The powerful combination of decentralized finance (DeFi) protocols, on-chain asset management and smart contract technology is heralding the arrival of the decentralized version of ETFs, tokenized and fully collateralized baskets of digital assets called ETPs (exchange-traded portfolios).

These “baskets” are fully collateralized by the pooled assets that are held within the relevant smart contract. These “smart pools” can then be tokenized so investors can deposit funds into the smart contract, receiving a corresponding number of tokens that represent a given share in the underlying assets.

In addition, ETPs are non-custodial, meaning the investor remains in control of their deposited assets, and can withdraw them at any time by redeeming the corresponding tokens. Goodbye, brokerage fees and market hours.

Read more: Goldman Sachs Applies for DeFi ETF

As layer 2 blockchain protocols help reduce what have been the traditional gas fees associated with the deposit and withdrawal of smart contract funds, ETPs begin to look like very attractive products from a cost perspective.
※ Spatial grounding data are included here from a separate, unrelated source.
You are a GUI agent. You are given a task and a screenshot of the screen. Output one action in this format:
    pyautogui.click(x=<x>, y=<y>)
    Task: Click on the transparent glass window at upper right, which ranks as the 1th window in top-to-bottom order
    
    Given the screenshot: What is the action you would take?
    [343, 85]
Even better, ETPs offer larger financial incentives: macro-hedges against inflation, participation in top crypto assets, pooled DeFi assets, baskets of traditional tech stocks, index-based portfolios and yield-bearing stablecoins.

ETFs have come a long way in the last 30 years, but trying to use that framework for crypto is a bit of a non-starter, even as tantalizing as it might be to some in the industry. With the advent of products that concentrate both investment and investment tools in crypto innovation – products like ETPs – investors will be able to participate in more opportunities offering better liquidity and less friction than ever.

For the old guard, it will require even more trust in a new paradigm that discards old inefficiencies. For the new guard, it will require even more imagination to not dress up tomorrow’s solutions in those same inefficiencies.